Renvoi Issues In Arbitration
1. What is Renvoi?
Renvoi is a doctrine in private international law where a forum court, when applying a foreign law, also considers that foreign legal system’s conflict of laws rules, not just its substantive law. This may result in:
- Remission: the foreign law refers the matter back to the forum law
- Transmission: the foreign law refers to a third country’s law
In arbitration, renvoi becomes relevant when determining the applicable law—especially the law governing the arbitration agreement, the substantive contract, or the procedural law (lex arbitri).
2. Renvoi in the Context of Arbitration
Arbitration generally aims for certainty and predictability, so tribunals and courts are often reluctant to apply renvoi.
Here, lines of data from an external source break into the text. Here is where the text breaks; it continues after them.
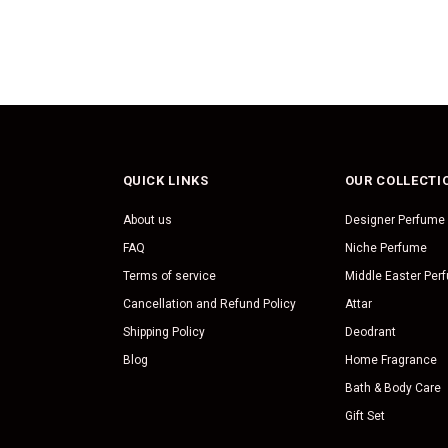
QUICK LINKS
OUR COLLECTI
About us
Designer Perfume
FAQ
Niche Perfume
Terms of service
Middle Easter Per
Cancellation and Refund Policy
Attar
Shipping Policy
Deodrant
Blog
Home Fragrance
Bath & Body Care
Gift Set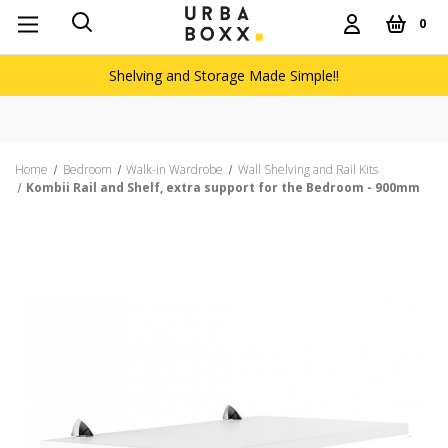
0
Shelving and Storage Made Simple!!
Home
Bedroom
Walk-in Wardrobe
Wall Shelving and Rail Kits
Kombii Rail and Shelf, extra support for the Bedroom - 900mm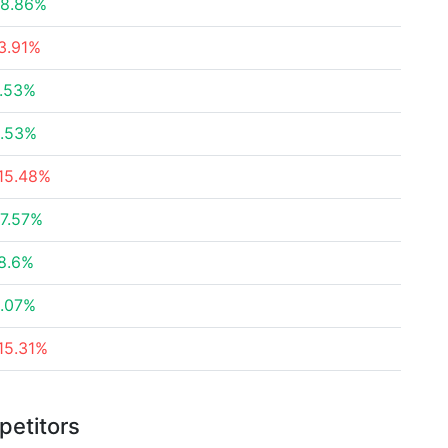
8.86%
3.91%
.53%
.53%
15.48%
7.57%
8.6%
.07%
15.31%
petitors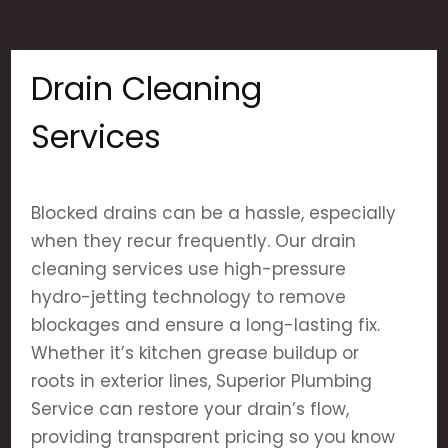
Drain Cleaning
Services
Blocked drains can be a hassle, especially
when they recur frequently. Our drain
cleaning services use high-pressure
hydro-jetting technology to remove
blockages and ensure a long-lasting fix.
Whether it’s kitchen grease buildup or
roots in exterior lines, Superior Plumbing
Service can restore your drain’s flow,
providing transparent pricing so you know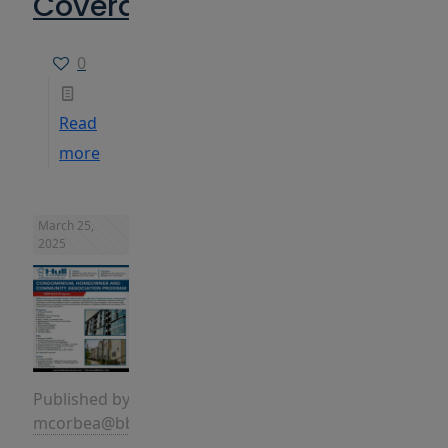
Coverages
0
Read
more
March 25,
2025
Published by
mcorbea@bbins.com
The key issue is:
When parties choose a governing law, do they mean only the substantive law, or also its conflict rules?
Most modern arbitration practice rejects renvoi, unless expressly intended.
3. Why Renvoi is Problematic in Arbitration
- Undermines party autonomy
- Leads to uncertainty and unpredictability
- Causes forum shopping and delays
- Conflicts with arbitration’s goal of efficiency
4. Judicial Approach to Renvoi in Arbitration
Courts across jurisdictions have mostly rejected renvoi, especially in commercial arbitration.
5. Key Case Laws
(1) Bonython v Commonwealth of Australia
- Established that the proper law of the contract should be determined without invoking renvoi.
- Emphasized identifying the system of law intended by the parties.
(2) Amin Rasheed Shipping Corp v Kuwait Insurance Co
- The court rejected renvoi and held that express choice of law refers to substantive law only.
- Reinforced the principle that renvoi should not complicate contractual interpretation.
(3) Dicey, Morris & Collins approach
- Though not a single case, courts following this approach consistently interpret choice of law as excluding renvoi unless expressly included.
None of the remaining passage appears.